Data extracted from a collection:
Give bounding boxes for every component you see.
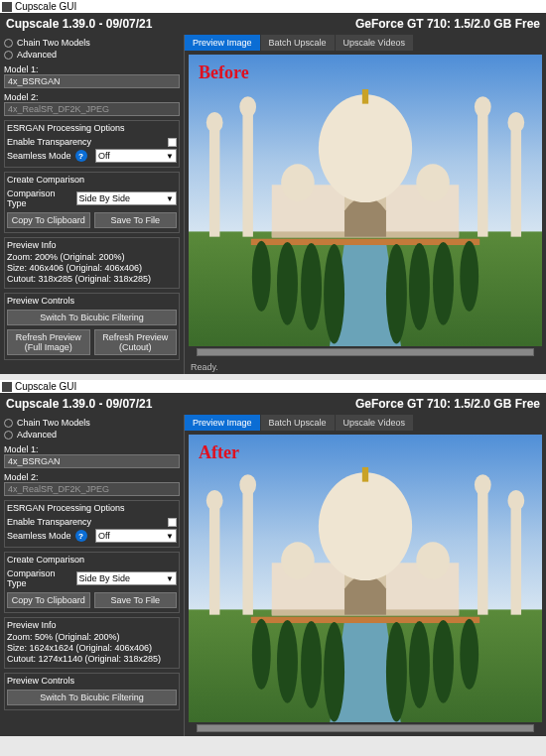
radio-advanced[interactable]: Advanced (4, 49, 180, 61)
switch-bicubic-button[interactable]: Switch To Bicubic Filtering (7, 310, 177, 325)
horizontal-scrollbar[interactable] (197, 348, 534, 356)
model2-input[interactable]: 4x_RealSR_DF2K_JPEG (4, 102, 180, 116)
sidebar: Chain Two Models Advanced Model 1: 4x_BS… (0, 35, 184, 374)
seamless-mode-select[interactable]: Off ▼ (95, 529, 177, 543)
save-to-file-button[interactable]: Save To File (94, 212, 178, 228)
svg-rect-33 (478, 485, 487, 615)
titlebar: Cupscale GUI (0, 0, 546, 13)
preview-info: Preview Info Zoom: 200% (Original: 200%)… (4, 237, 180, 289)
tab-preview-image[interactable]: Preview Image (185, 35, 260, 51)
preview-area[interactable]: After (185, 431, 546, 736)
help-icon[interactable]: ? (75, 150, 87, 162)
radio-chain-two-models[interactable]: Chain Two Models (4, 417, 180, 429)
comparison-type-select[interactable]: Side By Side ▼ (76, 191, 177, 205)
svg-point-42 (319, 472, 412, 580)
app-before: Cupscale GUI Cupscale 1.39.0 - 09/07/21 … (0, 0, 546, 374)
titlebar-text: Cupscale GUI (15, 381, 76, 392)
svg-rect-29 (209, 500, 219, 614)
svg-point-41 (416, 542, 450, 579)
svg-point-23 (409, 243, 430, 330)
comparison-type-select[interactable]: Side By Side ▼ (76, 571, 177, 585)
switch-bicubic-button[interactable]: Switch To Bicubic Filtering (7, 690, 177, 705)
tab-upscale-videos[interactable]: Upscale Videos (336, 415, 413, 431)
model2-label: Model 2: (4, 92, 180, 102)
svg-point-7 (475, 96, 491, 117)
tab-batch-upscale[interactable]: Batch Upscale (261, 415, 335, 431)
radio-advanced[interactable]: Advanced (4, 429, 180, 441)
before-badge: Before (199, 63, 249, 83)
save-to-file-button[interactable]: Save To File (94, 592, 178, 608)
tab-batch-upscale[interactable]: Batch Upscale (261, 35, 335, 51)
svg-rect-16 (362, 89, 368, 104)
radio-icon (4, 419, 13, 428)
tab-upscale-videos[interactable]: Upscale Videos (336, 35, 413, 51)
radio-chain-two-models[interactable]: Chain Two Models (4, 37, 180, 49)
chevron-down-icon: ▼ (166, 574, 174, 583)
main-panel: Preview Image Batch Upscale Upscale Vide… (184, 35, 546, 374)
tab-preview-image[interactable]: Preview Image (185, 415, 260, 431)
svg-point-21 (324, 244, 344, 344)
header: Cupscale 1.39.0 - 09/07/21 GeForce GT 71… (0, 393, 546, 415)
preview-controls: Preview Controls Switch To Bicubic Filte… (4, 293, 180, 360)
svg-point-9 (507, 112, 524, 133)
status-bar: Ready. (185, 360, 546, 374)
svg-rect-43 (362, 467, 368, 482)
svg-point-14 (416, 164, 450, 201)
enable-transparency-label: Enable Transparency (7, 517, 91, 527)
svg-point-3 (206, 112, 223, 133)
model2-label: Model 2: (4, 472, 180, 482)
svg-rect-4 (242, 107, 252, 237)
gpu-status: GeForce GT 710: 1.5/2.0 GB Free (355, 397, 540, 411)
cutout-info: Cutout: 318x285 (Original: 318x285) (7, 274, 177, 285)
svg-point-36 (507, 490, 524, 511)
preview-area[interactable]: Before (185, 51, 546, 360)
create-comparison: Create Comparison Comparison Type Side B… (4, 172, 180, 233)
size-info: Size: 406x406 (Original: 406x406) (7, 263, 177, 274)
model1-input[interactable]: 4x_BSRGAN (4, 74, 180, 88)
svg-point-26 (460, 241, 478, 312)
gpu-status: GeForce GT 710: 1.5/2.0 GB Free (355, 17, 540, 31)
svg-point-50 (409, 621, 430, 708)
cutout-info: Cutout: 1274x1140 (Original: 318x285) (7, 654, 177, 665)
svg-point-22 (386, 244, 407, 344)
model1-label: Model 1: (4, 444, 180, 454)
app-version: Cupscale 1.39.0 - 09/07/21 (6, 17, 152, 31)
zoom-info: Zoom: 200% (Original: 200%) (7, 252, 177, 263)
svg-point-52 (252, 619, 271, 690)
copy-to-clipboard-button[interactable]: Copy To Clipboard (7, 212, 90, 228)
titlebar: Cupscale GUI (0, 380, 546, 393)
model2-input[interactable]: 4x_RealSR_DF2K_JPEG (4, 482, 180, 496)
model1-input[interactable]: 4x_BSRGAN (4, 454, 180, 468)
svg-point-32 (239, 474, 256, 495)
horizontal-scrollbar[interactable] (197, 724, 534, 732)
tabs: Preview Image Batch Upscale Upscale Vide… (185, 35, 546, 51)
svg-point-46 (277, 620, 298, 703)
svg-point-34 (475, 474, 491, 495)
svg-point-40 (281, 542, 315, 579)
help-icon[interactable]: ? (75, 530, 87, 542)
radio-icon (4, 39, 13, 48)
tabs: Preview Image Batch Upscale Upscale Vide… (185, 415, 546, 431)
seamless-mode-label: Seamless Mode (7, 151, 71, 161)
seamless-mode-select[interactable]: Off ▼ (95, 149, 177, 163)
refresh-full-button[interactable]: Refresh Preview (Full Image) (7, 329, 90, 355)
chevron-down-icon: ▼ (166, 532, 174, 541)
preview-image (189, 55, 542, 346)
enable-transparency-checkbox[interactable] (168, 138, 177, 147)
create-comparison: Create Comparison Comparison Type Side B… (4, 552, 180, 613)
main-panel: Preview Image Batch Upscale Upscale Vide… (184, 415, 546, 736)
enable-transparency-checkbox[interactable] (168, 518, 177, 527)
svg-point-49 (386, 622, 407, 722)
esrgan-options: ESRGAN Processing Options Enable Transpa… (4, 120, 180, 168)
svg-rect-2 (209, 122, 219, 236)
svg-point-13 (281, 164, 315, 201)
zoom-info: Zoom: 50% (Original: 200%) (7, 632, 177, 643)
app-version: Cupscale 1.39.0 - 09/07/21 (6, 397, 152, 411)
svg-point-19 (277, 242, 298, 325)
copy-to-clipboard-button[interactable]: Copy To Clipboard (7, 592, 90, 608)
svg-point-25 (252, 241, 271, 312)
radio-icon (4, 431, 13, 440)
refresh-cutout-button[interactable]: Refresh Preview (Cutout) (94, 329, 178, 355)
preview-info: Preview Info Zoom: 50% (Original: 200%) … (4, 617, 180, 669)
svg-rect-8 (511, 122, 521, 236)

▶ WORK ORDER:
Could you return each entry word for word, with the images omitted?

▶ SOLUTION TO THE PROBLEM:
Give bounding boxes for every component you see.
radio-advanced[interactable]: Advanced (4, 49, 180, 61)
switch-bicubic-button[interactable]: Switch To Bicubic Filtering (7, 310, 177, 325)
horizontal-scrollbar[interactable] (197, 348, 534, 356)
model2-input[interactable]: 4x_RealSR_DF2K_JPEG (4, 102, 180, 116)
sidebar: Chain Two Models Advanced Model 1: 4x_BS… (0, 35, 184, 374)
seamless-mode-select[interactable]: Off ▼ (95, 529, 177, 543)
save-to-file-button[interactable]: Save To File (94, 212, 178, 228)
svg-rect-33 (478, 485, 487, 615)
titlebar: Cupscale GUI (0, 0, 546, 13)
preview-info: Preview Info Zoom: 200% (Original: 200%)… (4, 237, 180, 289)
tab-preview-image[interactable]: Preview Image (185, 35, 260, 51)
preview-area[interactable]: After (185, 431, 546, 736)
help-icon[interactable]: ? (75, 150, 87, 162)
radio-chain-two-models[interactable]: Chain Two Models (4, 417, 180, 429)
comparison-type-select[interactable]: Side By Side ▼ (76, 191, 177, 205)
svg-point-42 (319, 472, 412, 580)
app-before: Cupscale GUI Cupscale 1.39.0 - 09/07/21 … (0, 0, 546, 374)
titlebar-text: Cupscale GUI (15, 381, 76, 392)
svg-rect-29 (209, 500, 219, 614)
svg-point-41 (416, 542, 450, 579)
svg-point-23 (409, 243, 430, 330)
comparison-type-select[interactable]: Side By Side ▼ (76, 571, 177, 585)
switch-bicubic-button[interactable]: Switch To Bicubic Filtering (7, 690, 177, 705)
tab-upscale-videos[interactable]: Upscale Videos (336, 415, 413, 431)
model2-label: Model 2: (4, 92, 180, 102)
svg-point-7 (475, 96, 491, 117)
tab-batch-upscale[interactable]: Batch Upscale (261, 415, 335, 431)
radio-advanced[interactable]: Advanced (4, 429, 180, 441)
before-badge: Before (199, 63, 249, 83)
save-to-file-button[interactable]: Save To File (94, 592, 178, 608)
tab-batch-upscale[interactable]: Batch Upscale (261, 35, 335, 51)
svg-rect-16 (362, 89, 368, 104)
radio-icon (4, 419, 13, 428)
tab-upscale-videos[interactable]: Upscale Videos (336, 35, 413, 51)
radio-chain-two-models[interactable]: Chain Two Models (4, 37, 180, 49)
chevron-down-icon: ▼ (166, 574, 174, 583)
main-panel: Preview Image Batch Upscale Upscale Vide… (184, 35, 546, 374)
tab-preview-image[interactable]: Preview Image (185, 415, 260, 431)
svg-point-21 (324, 244, 344, 344)
header: Cupscale 1.39.0 - 09/07/21 GeForce GT 71… (0, 393, 546, 415)
preview-controls: Preview Controls Switch To Bicubic Filte… (4, 293, 180, 360)
svg-point-9 (507, 112, 524, 133)
status-bar: Ready. (185, 360, 546, 374)
svg-rect-43 (362, 467, 368, 482)
svg-point-14 (416, 164, 450, 201)
enable-transparency-label: Enable Transparency (7, 517, 91, 527)
svg-point-3 (206, 112, 223, 133)
model2-label: Model 2: (4, 472, 180, 482)
svg-rect-4 (242, 107, 252, 237)
gpu-status: GeForce GT 710: 1.5/2.0 GB Free (355, 397, 540, 411)
cutout-info: Cutout: 318x285 (Original: 318x285) (7, 274, 177, 285)
svg-point-36 (507, 490, 524, 511)
preview-area[interactable]: Before (185, 51, 546, 360)
create-comparison: Create Comparison Comparison Type Side B… (4, 172, 180, 233)
size-info: Size: 406x406 (Original: 406x406) (7, 263, 177, 274)
model1-input[interactable]: 4x_BSRGAN (4, 74, 180, 88)
svg-point-26 (460, 241, 478, 312)
gpu-status: GeForce GT 710: 1.5/2.0 GB Free (355, 17, 540, 31)
svg-point-50 (409, 621, 430, 708)
cutout-info: Cutout: 1274x1140 (Original: 318x285) (7, 654, 177, 665)
svg-point-22 (386, 244, 407, 344)
model1-label: Model 1: (4, 444, 180, 454)
app-version: Cupscale 1.39.0 - 09/07/21 (6, 17, 152, 31)
zoom-info: Zoom: 200% (Original: 200%) (7, 252, 177, 263)
svg-point-52 (252, 619, 271, 690)
copy-to-clipboard-button[interactable]: Copy To Clipboard (7, 212, 90, 228)
titlebar: Cupscale GUI (0, 380, 546, 393)
model2-input[interactable]: 4x_RealSR_DF2K_JPEG (4, 482, 180, 496)
model1-input[interactable]: 4x_BSRGAN (4, 454, 180, 468)
svg-point-32 (239, 474, 256, 495)
horizontal-scrollbar[interactable] (197, 724, 534, 732)
tabs: Preview Image Batch Upscale Upscale Vide… (185, 35, 546, 51)
svg-point-46 (277, 620, 298, 703)
svg-point-34 (475, 474, 491, 495)
svg-point-40 (281, 542, 315, 579)
help-icon[interactable]: ? (75, 530, 87, 542)
radio-icon (4, 39, 13, 48)
tabs: Preview Image Batch Upscale Upscale Vide… (185, 415, 546, 431)
seamless-mode-label: Seamless Mode (7, 151, 71, 161)
seamless-mode-select[interactable]: Off ▼ (95, 149, 177, 163)
refresh-full-button[interactable]: Refresh Preview (Full Image) (7, 329, 90, 355)
chevron-down-icon: ▼ (166, 532, 174, 541)
preview-image (189, 55, 542, 346)
enable-transparency-checkbox[interactable] (168, 138, 177, 147)
create-comparison: Create Comparison Comparison Type Side B… (4, 552, 180, 613)
main-panel: Preview Image Batch Upscale Upscale Vide… (184, 415, 546, 736)
enable-transparency-checkbox[interactable] (168, 518, 177, 527)
svg-point-49 (386, 622, 407, 722)
esrgan-options: ESRGAN Processing Options Enable Transpa… (4, 120, 180, 168)
svg-rect-2 (209, 122, 219, 236)
svg-point-13 (281, 164, 315, 201)
zoom-info: Zoom: 50% (Original: 200%) (7, 632, 177, 643)
app-version: Cupscale 1.39.0 - 09/07/21 (6, 397, 152, 411)
svg-point-19 (277, 242, 298, 325)
copy-to-clipboard-button[interactable]: Copy To Clipboard (7, 592, 90, 608)
svg-point-25 (252, 241, 271, 312)
radio-icon (4, 431, 13, 440)
refresh-cutout-button[interactable]: Refresh Preview (Cutout) (94, 329, 178, 355)
preview-info: Preview Info Zoom: 50% (Original: 200%) … (4, 617, 180, 669)
svg-rect-8 (511, 122, 521, 236)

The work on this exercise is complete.